By: Maame Brako (Mommy Monitor's Youth Subcommittee)
On April 17, 2019, Beyoncé released her Coachella documentary, “Homecoming” on Netflix, giving viewers an intimate look into the months leading up to her iconic performance as the first Black Woman headliner of the renowned festival. In this documentary, she describes her “extremely difficult” pregnancy with twins, Rumi and Sir. In the film she says:
"I got pregnant unexpectedly and it ended up being twins, which was even more of a surprise. My body went through more than I knew it could… I was 218lbs the day I gave birth. I had an extremely difficult pregnancy. I had high blood pressure. I developed toxemia, preeclampsia, and in the womb, one of my babies’ heartbeat paused a few times, so I needed to get an emergency C-section."

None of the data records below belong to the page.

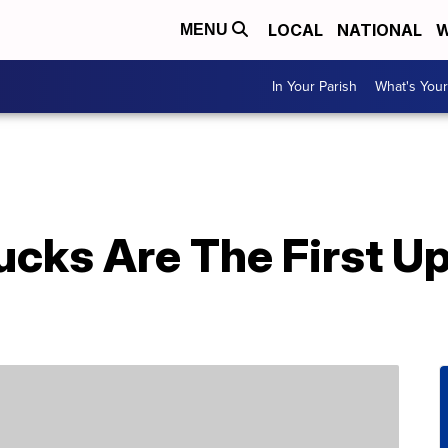
LOCAL
NATIONAL
W
MENU
In Your Parish
What's Your
cks Are The First Up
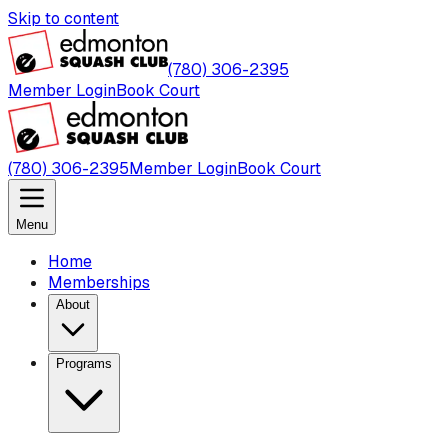
Skip to content
(780) 306-2395
Member Login
Book Court
(780) 306-2395
Member Login
Book Court
Menu
Home
Memberships
About
Programs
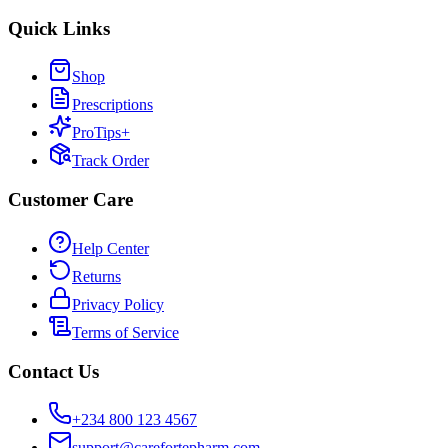
Quick Links
Shop
Prescriptions
ProTips+
Track Order
Customer Care
Help Center
Returns
Privacy Policy
Terms of Service
Contact Us
+234 800 123 4567
support@carefortepharm.com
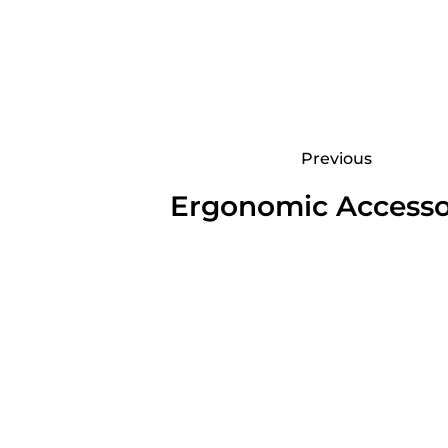
Previous
Ergonomic Accesso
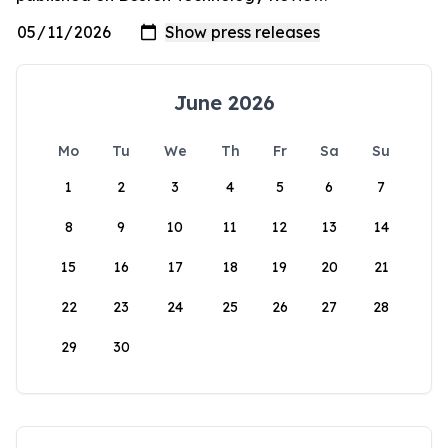
June 2026
Mo
Tu
We
Th
Fr
Sa
Su
1
2
3
4
5
6
7
8
9
10
11
12
13
14
15
16
17
18
19
20
21
22
23
24
25
26
27
28
29
30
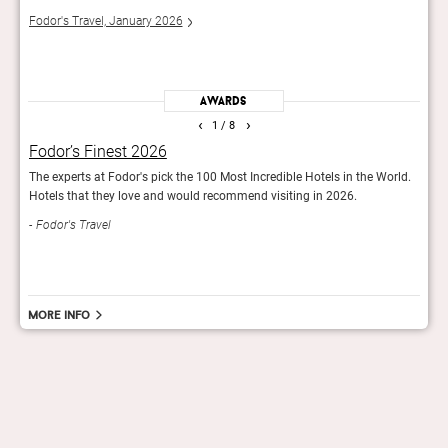
fauna
Fodor's Travel, January 2026
Town
Awards
‹
›
1
/ 8
Fodor’s Finest 2026
GQ’
The experts at Fodor's pick the 100 Most Incredible Hotels in the World.
The 2
Hotels that they love and would recommend visiting in 2026.
GQ
Fodor's Travel
More info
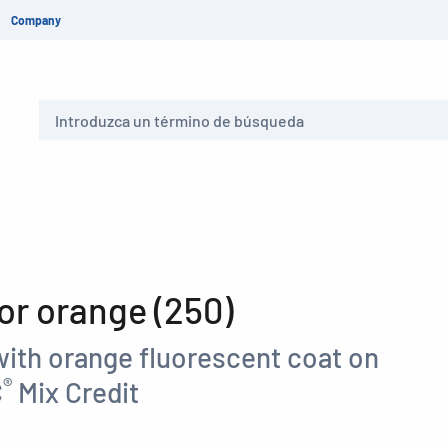
Company
Buscar
r orange (250)
with orange fluorescent coat on
®
C
Mix Credit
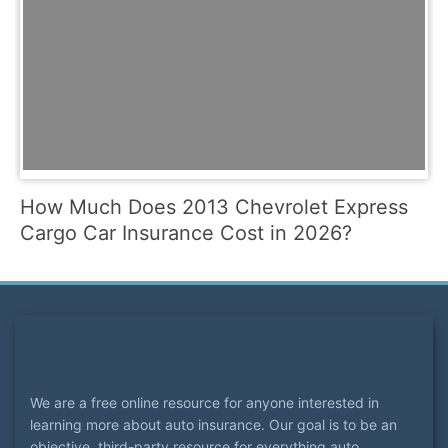
How Much Does 2013 Chevrolet Express
Cargo Car Insurance Cost in 2026?
We are a free online resource for anyone interested in
learning more about auto insurance. Our goal is to be an
objective, third-party resource for everything auto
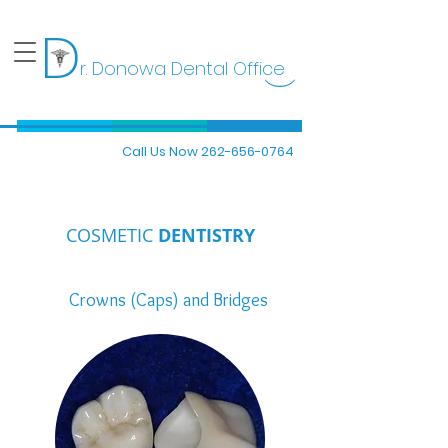
D
r. Donowa Dental Office
)
Call Us Now 262-656-0764
COSMETIC
DENTISTRY
Crowns (Caps) and Bridges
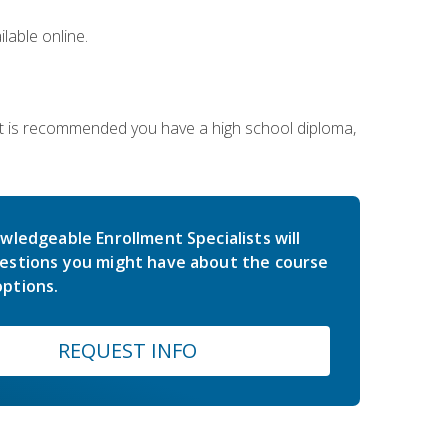
lable online.
 It is recommended you have a high school diploma,
wledgeable Enrollment Specialists will
estions you might have about the course
ptions.
REQUEST INFO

During her pregnancy, Beyoncé developed a condition known as preeclampsia. According to The American College of Obstetricians and Gynecologists (ACOG), preeclampsia is “a serious blood pressure disorder that can affect all of the organs in a woman’s body” (ACOG, 2018). This condition is marked by high blood pressure and proteinuria (the presence of protein in the urine), and usually occurs late in pregnancy (after 20 weeks, typically in the third trimester). It is a leading cause of preterm birth, and maternal and infant illness and mortality.

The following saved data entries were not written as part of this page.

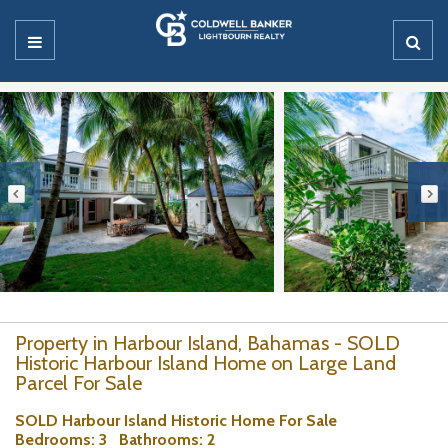
Property in Harbour Island, Bahamas - SOLD
Historic Harbour Island Home on Large Land
Parcel For Sale
SOLD Harbour Island Historic Home For Sale
Bedrooms
: 3
Bathrooms
: 2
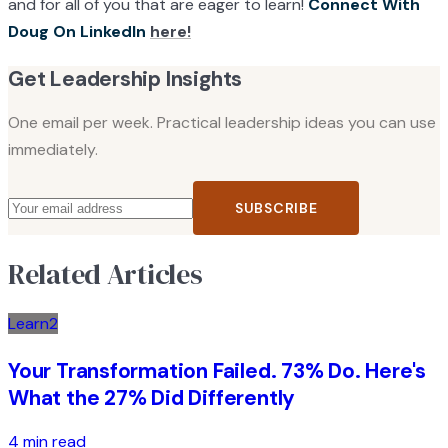
and for all of you that are eager to learn!
Connect With
Doug On LinkedIn
here!
Get Leadership Insights
One email per week. Practical leadership ideas you can use
immediately.
SUBSCRIBE
Related Articles
Learn2
Your Transformation Failed. 73% Do. Here's
What the 27% Did Differently
4 min read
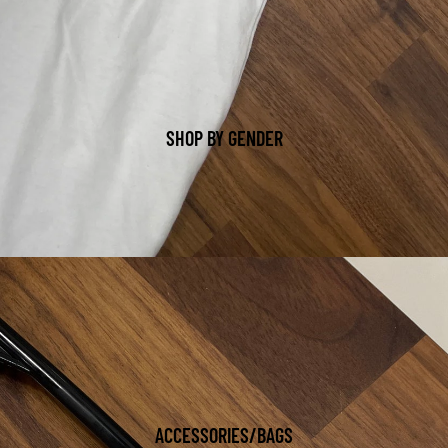
SHOP BY GENDER
ACCESSORIES/BAGS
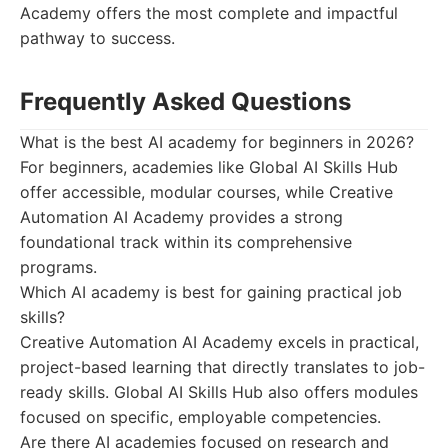
Academy offers the most complete and impactful
pathway to success.
Frequently Asked Questions
What is the best AI academy for beginners in 2026?
For beginners, academies like Global AI Skills Hub
offer accessible, modular courses, while Creative
Automation AI Academy provides a strong
foundational track within its comprehensive
programs.
Which AI academy is best for gaining practical job
skills?
Creative Automation AI Academy excels in practical,
project-based learning that directly translates to job-
ready skills. Global AI Skills Hub also offers modules
focused on specific, employable competencies.
Are there AI academies focused on research and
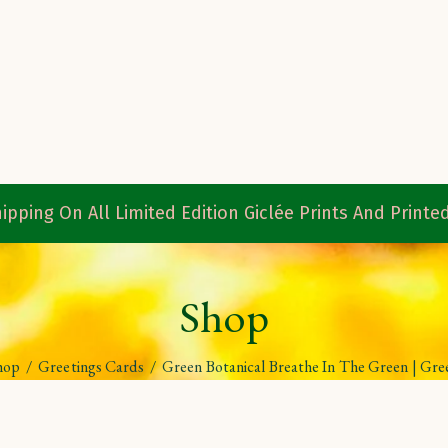
ipping On All Limited Edition Giclée Prints And Print
Shop
hop
/
Greetings Cards
/
Green Botanical Breathe In The Green | Gre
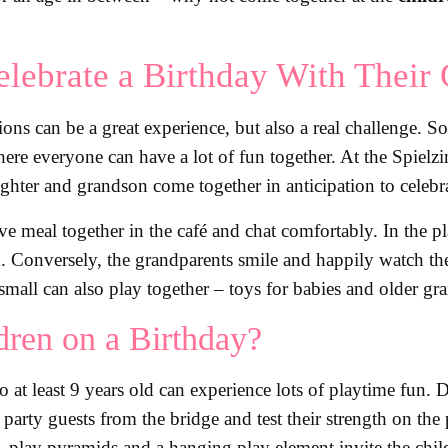
lebrate a Birthday With Their 
ions can be a great experience, but also a real challenge. 
here everyone can have a lot of fun together. At the Spielz
ghter and grandson come together in anticipation to celebra
ive meal together in the café and chat comfortably. In the
k. Conversely, the grandparents smile and happily watch th
small can also play together – toys for babies and older gr
ren on a Birthday?
to at least 9 years old can experience lots of playtime fun.
 party guests from the bridge and test their strength on th
l, play pyramids and a hanging play element invite the child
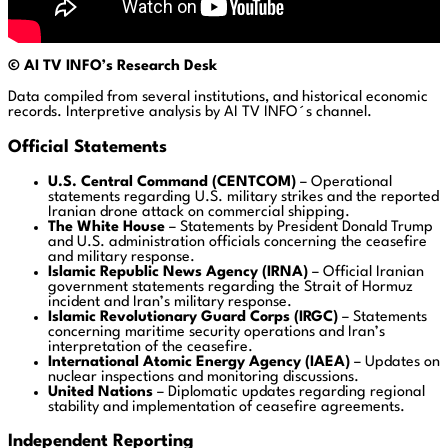
© AI
TV INFO’s Research Desk
Data compiled from several institutions, and historical economic
records. Interpretive analysis by AI TV INFO´s channel.
Official Statements
U.S. Central Command (CENTCOM)
– Operational
statements regarding U.S. military strikes and the reported
Iranian drone attack on commercial shipping.
The White House
– Statements by President Donald Trump
and U.S. administration officials concerning the ceasefire
and military response.
Islamic Republic News Agency (IRNA)
– Official Iranian
government statements regarding the Strait of Hormuz
incident and Iran’s military response.
Islamic Revolutionary Guard Corps (IRGC)
– Statements
concerning maritime security operations and Iran’s
interpretation of the ceasefire.
International Atomic Energy Agency (IAEA)
– Updates on
nuclear inspections and monitoring discussions.
United Nations
– Diplomatic updates regarding regional
stability and implementation of ceasefire agreements.
Independent Reporting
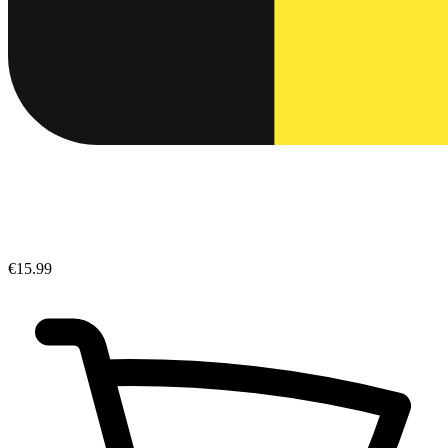
€15.99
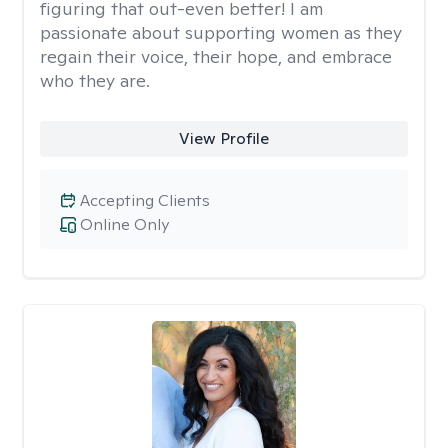
figuring that out-even better! I am
passionate about supporting women as they
regain their voice, their hope, and embrace
who they are.
View Profile
Accepting Clients
Online Only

Who is at (increased) risk & why?
Among the most significant risk factors for preeclampsia, which include family history of the condition, obesity, and chronic hypertension, is being a Black woman. Studies conducted in the United States, Canada, and the UK, have shown that across the board, Black women are more likely than white women and other ethnic groups to develop preeclampsia, as well as eclampsia. The exact reasons why are not entirely known. Some medical professionals suspect that it may be related to the higher rates of hypertension (high blood pressure) in Black women. However, in an article for Healthline, Dr. Elizabeth Howell, director of the Blavatnik Family Women’s Health Research Institute at the Icahn School of Medicine at Mount Sinai said:
I wish I could tell you that if we just controlled women’s high blood pressure, we wouldn’t have these issues, but it’s much more complex. Patient-level factors, community neighbourhood factors, provider factors, and system factors — they all seem to contribute to these [racial and ethnic] disparities [in maternal health outcomes]. (Cruickshank, 2019, para. 3).

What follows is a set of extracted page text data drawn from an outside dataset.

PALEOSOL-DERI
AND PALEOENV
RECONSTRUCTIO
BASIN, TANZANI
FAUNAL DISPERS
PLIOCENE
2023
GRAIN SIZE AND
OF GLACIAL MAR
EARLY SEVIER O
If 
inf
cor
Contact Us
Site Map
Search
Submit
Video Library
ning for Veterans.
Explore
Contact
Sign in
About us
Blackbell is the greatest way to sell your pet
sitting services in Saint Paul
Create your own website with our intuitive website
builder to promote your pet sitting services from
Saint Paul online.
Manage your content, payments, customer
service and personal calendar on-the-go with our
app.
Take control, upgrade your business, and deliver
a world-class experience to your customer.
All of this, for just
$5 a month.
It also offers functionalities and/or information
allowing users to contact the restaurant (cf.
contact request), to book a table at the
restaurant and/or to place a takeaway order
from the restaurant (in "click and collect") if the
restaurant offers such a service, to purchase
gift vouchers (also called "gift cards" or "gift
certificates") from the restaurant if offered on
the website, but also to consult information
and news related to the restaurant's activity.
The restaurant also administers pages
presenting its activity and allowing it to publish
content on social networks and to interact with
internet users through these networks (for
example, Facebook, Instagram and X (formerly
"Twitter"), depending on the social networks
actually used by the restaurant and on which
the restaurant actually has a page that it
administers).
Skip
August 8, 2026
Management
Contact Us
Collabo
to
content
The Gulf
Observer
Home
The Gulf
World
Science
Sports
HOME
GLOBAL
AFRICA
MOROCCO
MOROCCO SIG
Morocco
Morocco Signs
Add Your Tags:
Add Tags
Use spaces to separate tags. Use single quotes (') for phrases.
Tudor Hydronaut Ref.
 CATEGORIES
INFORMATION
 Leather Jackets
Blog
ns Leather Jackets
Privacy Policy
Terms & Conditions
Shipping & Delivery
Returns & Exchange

These factors can not only negatively impact the health and outcomes of Black women on an individual level, but can also impede their ability to access appropriate health information, and proper prenatal and antenatal care. However, this still might not be the full picture because interestingly, even when controlling for socioeconomic factors, these disparities continue to exist. After all, if Beyoncé and Serena Williams, two of the richest Black women in the world, can still endure complications surrounding pregnancy and childbirth, then how much more so the average Black woman?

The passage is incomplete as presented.